別名「やせホルモン」

1については、アディポネクチンは別名「やせホルモン」ともいわれる通りで、肝臓や筋肉に働き掛けて、脂肪を減らしてくれます。メタボや生活習慣病が気になる人には嬉しい効果です。

メタボリックシンドロームのお腹
写真=iStock.com/kuppa_rock
メタボや生活習慣病にも効果(※写真はイメージです)

なお内臓脂肪が増えると、アディポネクチンの量が減ってしまいます。つまり肥満の人はますますやせにくくなっていき、やせていくと、アディポネクチンが分泌しやすい体質になっていくのですね。

やせる好循環と、太る悪循環。アディポネクチンで、好循環を回していきましょう。

「血管を修復する働き」もある

超善玉ホルモンと呼ばれるアディポネクチンには、血管を拡張したり修復する働きがあります。

血管が拡張すれば高血圧が改善しますし、痛んだ血管があれば修復されます。動脈硬化などのリスクも下がります。
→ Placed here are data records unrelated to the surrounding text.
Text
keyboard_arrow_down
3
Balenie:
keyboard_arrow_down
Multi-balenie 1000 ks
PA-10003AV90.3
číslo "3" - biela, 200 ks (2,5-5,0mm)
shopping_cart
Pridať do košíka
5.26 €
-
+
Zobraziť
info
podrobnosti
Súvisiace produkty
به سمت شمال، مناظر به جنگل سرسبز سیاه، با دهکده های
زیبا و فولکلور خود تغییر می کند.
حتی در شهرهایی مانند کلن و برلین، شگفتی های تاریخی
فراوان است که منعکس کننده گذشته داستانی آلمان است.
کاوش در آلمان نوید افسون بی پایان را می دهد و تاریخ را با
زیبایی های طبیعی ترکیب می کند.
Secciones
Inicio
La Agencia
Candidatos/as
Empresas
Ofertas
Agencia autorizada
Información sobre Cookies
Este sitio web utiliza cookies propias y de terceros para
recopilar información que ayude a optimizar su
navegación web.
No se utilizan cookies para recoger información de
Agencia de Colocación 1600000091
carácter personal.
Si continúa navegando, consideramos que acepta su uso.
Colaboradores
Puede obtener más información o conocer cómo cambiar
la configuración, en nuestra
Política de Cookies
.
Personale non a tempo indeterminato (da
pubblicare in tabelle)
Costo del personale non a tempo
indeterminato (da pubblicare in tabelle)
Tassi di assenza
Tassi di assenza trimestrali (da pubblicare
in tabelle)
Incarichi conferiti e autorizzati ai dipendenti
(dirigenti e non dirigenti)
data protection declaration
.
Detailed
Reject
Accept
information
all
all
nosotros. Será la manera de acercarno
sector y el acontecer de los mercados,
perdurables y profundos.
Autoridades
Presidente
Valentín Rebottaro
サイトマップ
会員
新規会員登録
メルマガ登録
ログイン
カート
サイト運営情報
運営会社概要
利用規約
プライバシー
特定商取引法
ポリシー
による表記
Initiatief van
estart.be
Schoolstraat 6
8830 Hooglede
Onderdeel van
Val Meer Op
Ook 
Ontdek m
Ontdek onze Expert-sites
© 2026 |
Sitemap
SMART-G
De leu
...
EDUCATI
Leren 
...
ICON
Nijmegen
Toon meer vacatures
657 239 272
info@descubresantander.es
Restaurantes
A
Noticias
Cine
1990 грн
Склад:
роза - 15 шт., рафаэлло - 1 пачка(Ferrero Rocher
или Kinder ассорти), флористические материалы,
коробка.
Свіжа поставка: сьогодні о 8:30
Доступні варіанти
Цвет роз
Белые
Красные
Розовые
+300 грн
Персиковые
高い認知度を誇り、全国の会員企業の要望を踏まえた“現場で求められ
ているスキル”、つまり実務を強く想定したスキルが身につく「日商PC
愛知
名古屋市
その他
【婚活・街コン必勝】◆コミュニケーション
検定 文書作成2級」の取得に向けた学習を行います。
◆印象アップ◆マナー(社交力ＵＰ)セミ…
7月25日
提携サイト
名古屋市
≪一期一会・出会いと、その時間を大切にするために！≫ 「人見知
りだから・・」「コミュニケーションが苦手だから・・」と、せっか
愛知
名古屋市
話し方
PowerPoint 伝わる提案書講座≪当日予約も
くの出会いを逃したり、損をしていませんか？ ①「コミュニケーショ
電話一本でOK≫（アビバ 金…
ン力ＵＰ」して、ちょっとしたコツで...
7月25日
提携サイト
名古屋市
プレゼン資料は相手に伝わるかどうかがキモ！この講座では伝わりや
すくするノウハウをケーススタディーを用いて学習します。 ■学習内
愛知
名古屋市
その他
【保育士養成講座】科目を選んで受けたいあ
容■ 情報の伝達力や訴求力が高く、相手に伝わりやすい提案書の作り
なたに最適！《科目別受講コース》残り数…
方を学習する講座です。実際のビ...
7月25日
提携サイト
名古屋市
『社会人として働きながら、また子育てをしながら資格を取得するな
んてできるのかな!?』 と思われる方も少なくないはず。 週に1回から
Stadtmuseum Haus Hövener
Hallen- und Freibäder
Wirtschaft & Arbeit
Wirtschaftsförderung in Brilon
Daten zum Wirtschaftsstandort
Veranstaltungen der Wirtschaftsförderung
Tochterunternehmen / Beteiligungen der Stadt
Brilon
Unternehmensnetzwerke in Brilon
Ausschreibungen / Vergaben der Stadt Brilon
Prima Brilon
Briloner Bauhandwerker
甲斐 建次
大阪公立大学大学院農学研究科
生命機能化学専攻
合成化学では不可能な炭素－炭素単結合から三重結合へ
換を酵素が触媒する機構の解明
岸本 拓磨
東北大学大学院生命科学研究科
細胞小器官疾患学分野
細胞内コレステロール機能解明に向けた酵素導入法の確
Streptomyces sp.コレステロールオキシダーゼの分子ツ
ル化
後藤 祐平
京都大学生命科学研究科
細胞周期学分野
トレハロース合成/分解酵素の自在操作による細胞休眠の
なお、日本人の死因の第2位は、心疾患です。心疾患とは、心臓で起こる病気のことですが、その大部分に血管が関わっています。

特に心臓の筋肉への血流が悪くなると、酸素や栄養素が不足します。こうして起こるのが狭心症や心筋梗塞といった病気です。

アディポネクチンの血管拡張や修復の働きは、こうした心臓病を未然に防ぎ、改善してくれます。

長寿にメリットが大きいホルモン、アディポネクチン。糖尿病の予防にも役立ちます。

その理由は、糖を細胞に取り込む役割をもつ「インスリン」の効きをよくするからです。インスリンはいわば鍵のようなもので、細胞の入り口を開けるきっかけになります。

その効きがよくなれば糖が細胞内にスムーズに入りますので、血液中の濃度が下がるのです。

アディポネクチンが糖尿病の予防や改善に効果があるのは、こうした理由によります。